What Is a Good Personal Loan Rate?

If you watch any of the financial news stations on television these days, you may hear that the “Fed” rate is 0%, but that certainly doesn’t mean that that is the interest rate you will pay! The Fed rate really bears no relation to what a personal loan rate would be, other than when it is high, so is your rate.

When times are tough like they are right now, it is a good time to borrow money. Interest rates are lower and you can borrow more money for a longer period of time for less money. The bad news is that if you are lucky enough to have any money in the bank or in investments, then you are making less money than you would during good times.

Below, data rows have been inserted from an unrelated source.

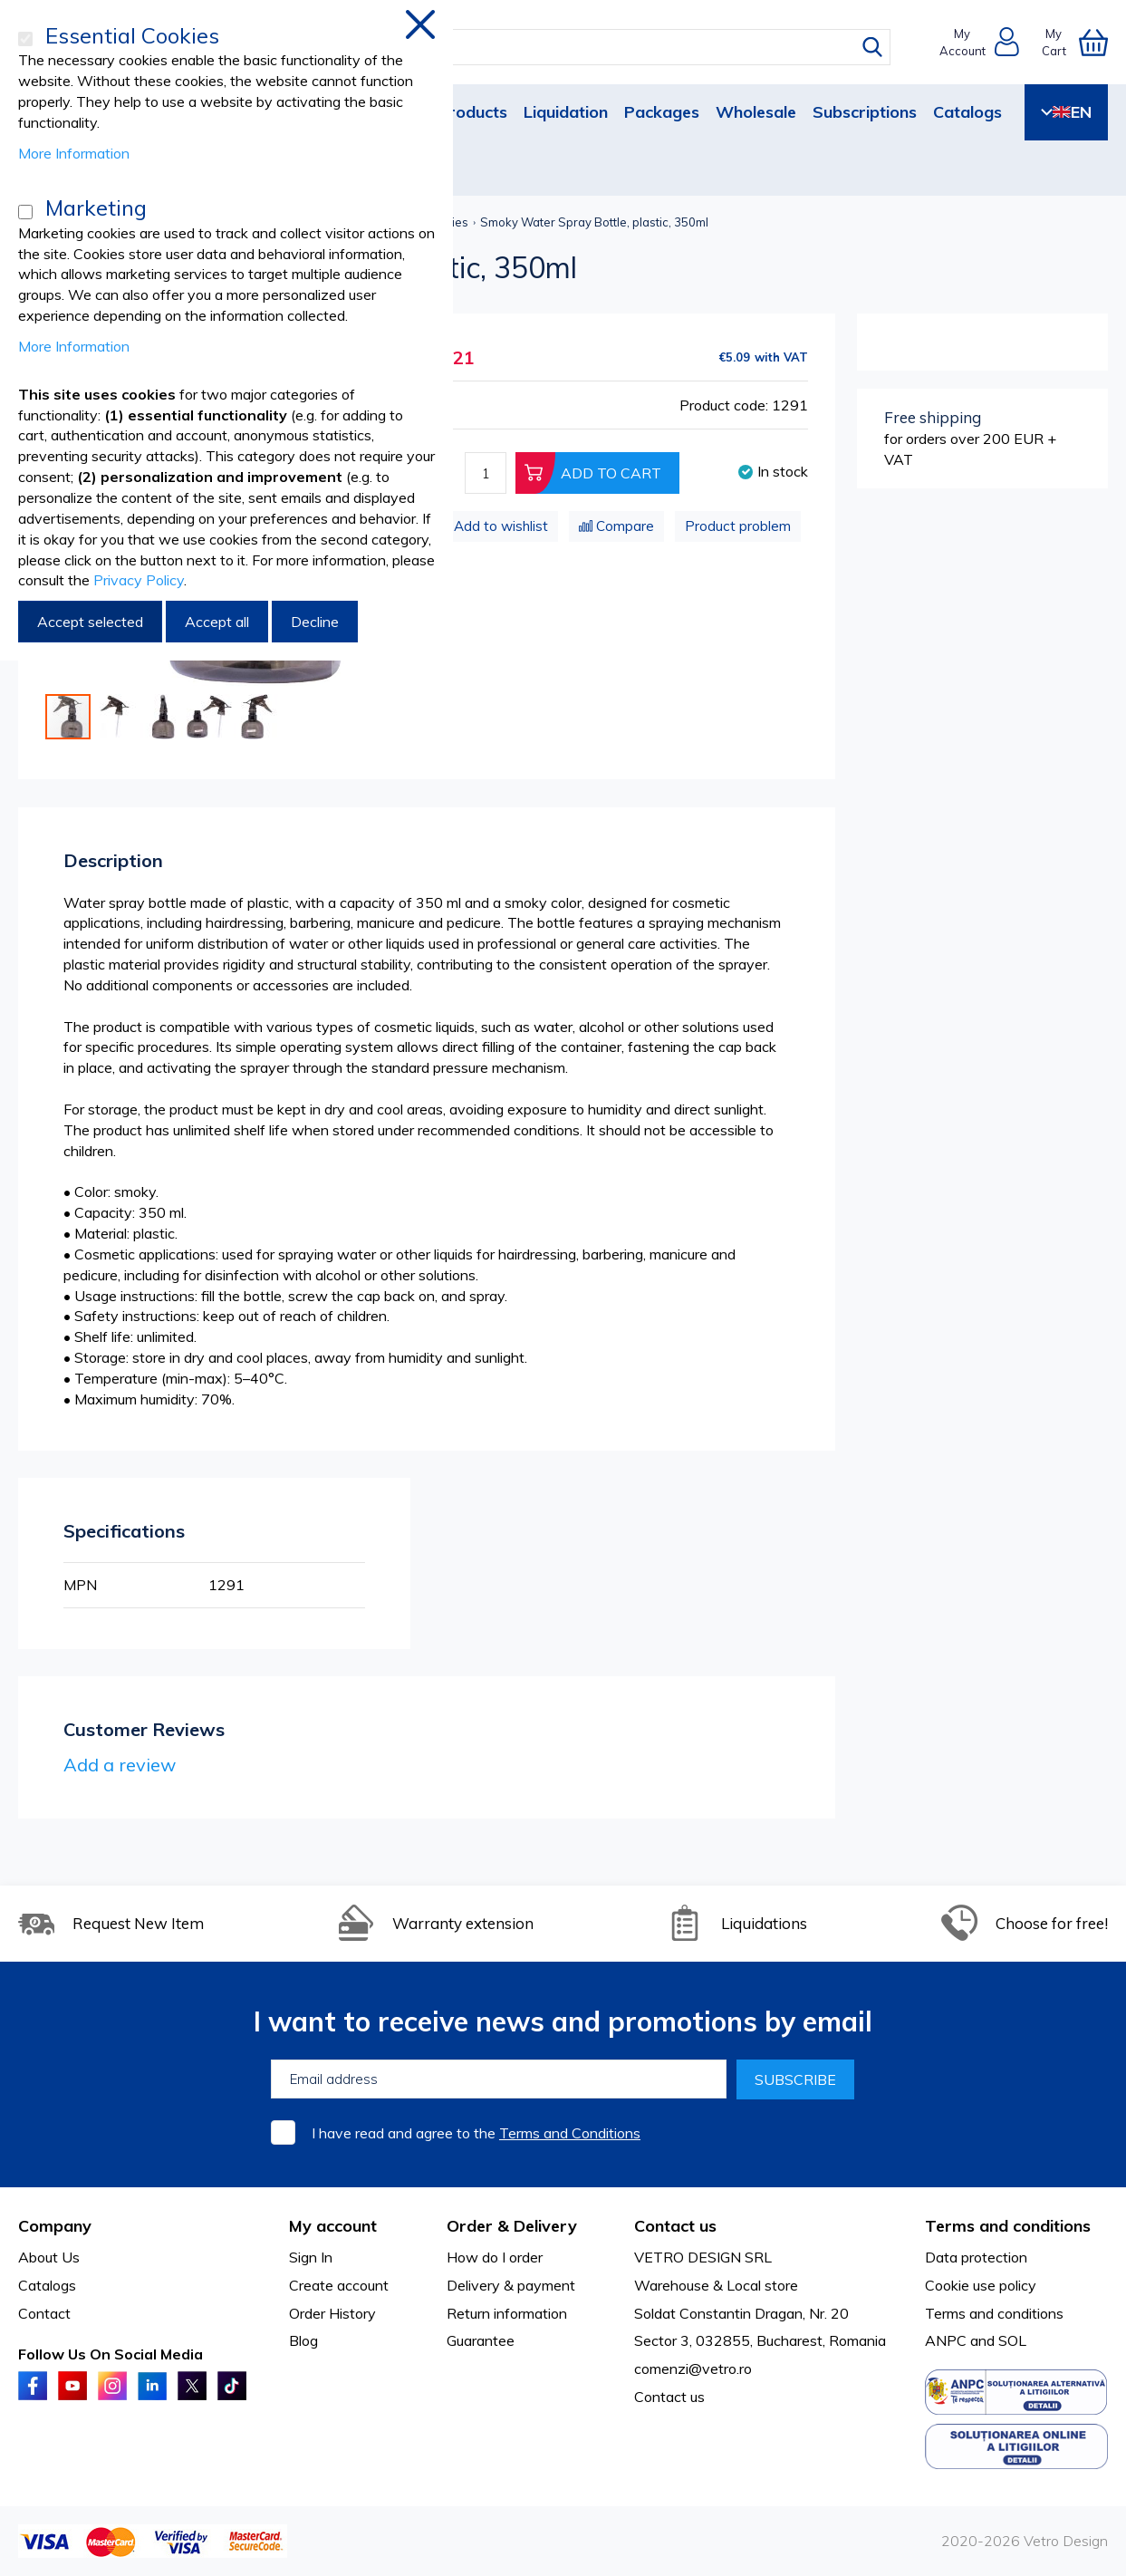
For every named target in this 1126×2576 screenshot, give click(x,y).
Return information (507, 2313)
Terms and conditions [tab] (1008, 2225)
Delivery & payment (511, 2285)
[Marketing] (25, 212)
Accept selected (90, 622)
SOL (1012, 2340)
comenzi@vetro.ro (693, 2368)
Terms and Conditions (569, 2133)
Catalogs (967, 111)
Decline (315, 622)
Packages (661, 111)
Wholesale (756, 111)
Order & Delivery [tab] (512, 2225)
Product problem (738, 526)
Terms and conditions (994, 2313)
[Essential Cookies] (25, 39)
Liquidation (566, 111)
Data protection (976, 2257)
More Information (74, 153)
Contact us (669, 2397)
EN (1066, 111)
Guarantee (481, 2340)
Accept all (217, 622)
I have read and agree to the (476, 2133)
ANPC (946, 2340)
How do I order (495, 2257)
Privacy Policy (138, 580)
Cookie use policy (980, 2285)
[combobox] (579, 47)
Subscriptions (865, 111)
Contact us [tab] (675, 2225)
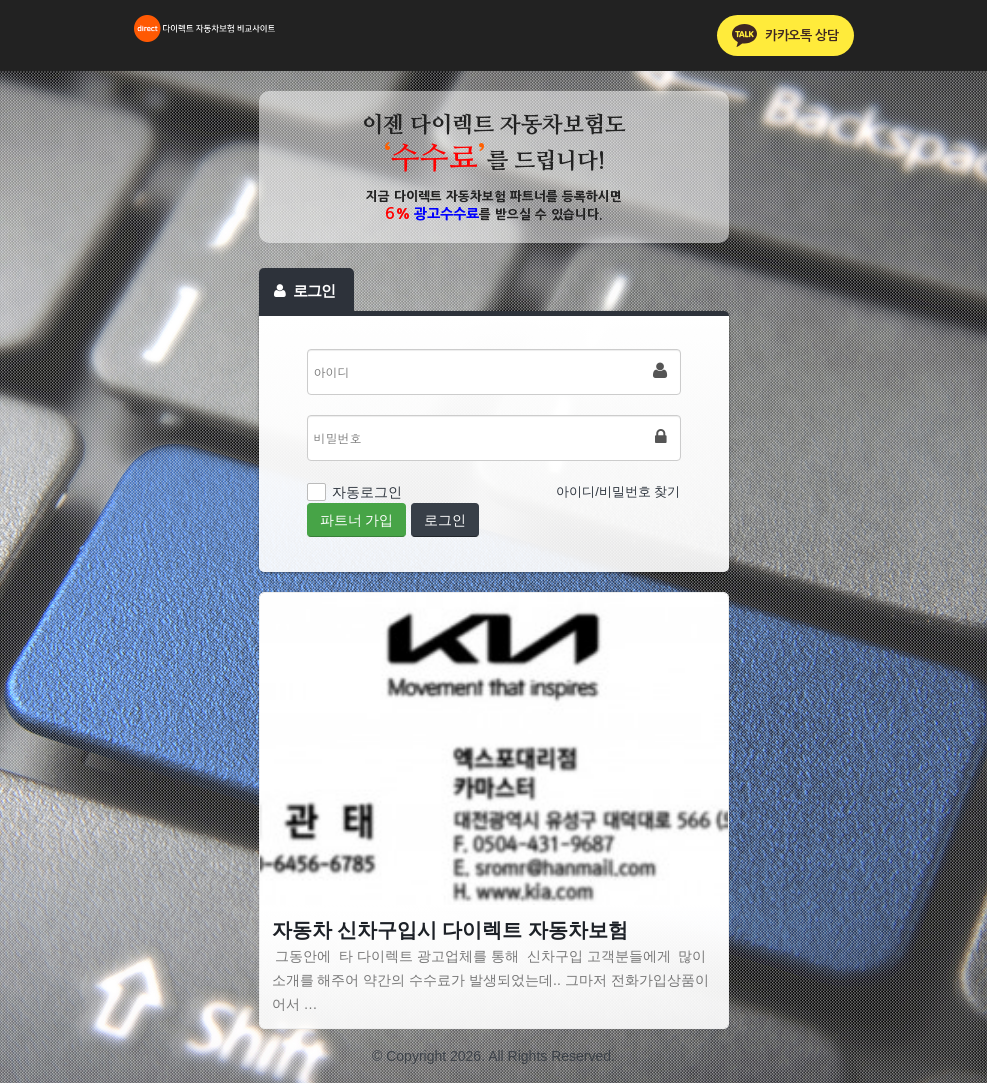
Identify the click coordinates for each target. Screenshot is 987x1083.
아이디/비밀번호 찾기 (618, 491)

There are several things to keep in mind when you get a loan. First of all, the personal loan rate is usually expressed in terms of an annual percentage rate (APR). This is the rate that you would pay on all the money you owe during one year’s time. But, if you are getting a loan for shorter than one year, you would only pay a percentage of that. Keep in mind that interest compounds (usually daily), so although the rate may say 5%, it is probably much higher than that when you consider compounded interest.

For example, a personal loan rate on a 5 year loan might be 5% APR, but over the course of five years, you would pay a lot more than 5% of the original borrowed amount. With all loans, the faster you are able to pay it off, the better, especially with short-term payday type loans. You always want to pay these back on time (and early if possible) to avoid extra charges or increased interest fees.